I also urge the Minister to explore other avenues, such as technology to improve doctors’ awareness of symptoms or new born genetic screening, which will have impacts far beyond FOP and could help many of the one in 17 people who live with a rare condition. The Government have already set out their vision for this in the UK rare diseases framework, so I do not think anything new is being asked for today—simply for them to follow through on their promises.

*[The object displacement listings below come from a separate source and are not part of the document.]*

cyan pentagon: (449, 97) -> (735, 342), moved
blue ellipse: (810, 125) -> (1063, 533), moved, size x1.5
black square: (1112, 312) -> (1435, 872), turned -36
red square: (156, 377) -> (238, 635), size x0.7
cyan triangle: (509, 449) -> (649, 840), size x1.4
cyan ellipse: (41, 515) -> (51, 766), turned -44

Just as with diagnosis, it is often the case that the most difference can be made to rare diseases by improving standards of care. For those living with FOP, that can also be transformative. With so few specialists or experienced clinicians, it is no surprise that levels of care vary, but that does not mean that the status quo has to be maintained. The nature of FOP means that some activity needs urgent action, and of course, specialist assistance is needed throughout. The UK rare diseases framework offers an opportunity here, too. I am keen to hear from the Minister the Government’s plans to improve care for those with FOP universally through that mechanism and to ensure that all those living with FOP now and in the future get the care that they need.

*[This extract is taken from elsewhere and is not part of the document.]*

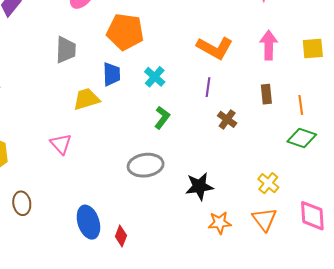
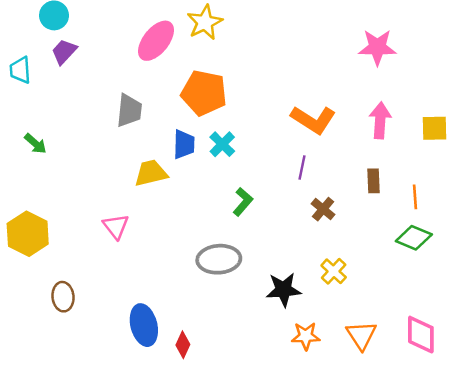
cyan cross: (155, 77) -> (222, 144), moved
yellow cross: (268, 183) -> (334, 271), moved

My final point is a broader one that applies to rare diseases in general. We have many of these debates, and quite rightly, because every person who lives with a rare disease has a different experience. Collectively, rare diseases affect as many as 3.5 million people across the UK. Although individual approaches are needed, a collective approach is also important. I welcomed the publication of the UK rare diseases framework, because not only can collective action help to improve standards of diagnosis, treatment and care, but individual approaches can help others. For example, as we have heard, increased research into FOP could help joint replacements, military injuries, burns, sporting injuries, osteoporosis, heart disease, chronic anaemia, and even brain cancers. That principle will apply across the rare diseases spectrum. It is disappointing that after the rare disease framework was published, the then public health Minister confirmed that no new funding had been allocated. My ask of the Minister, and my question to the Government, is simple: how will the Minister deliver on the priorities that the Government set out in that framework?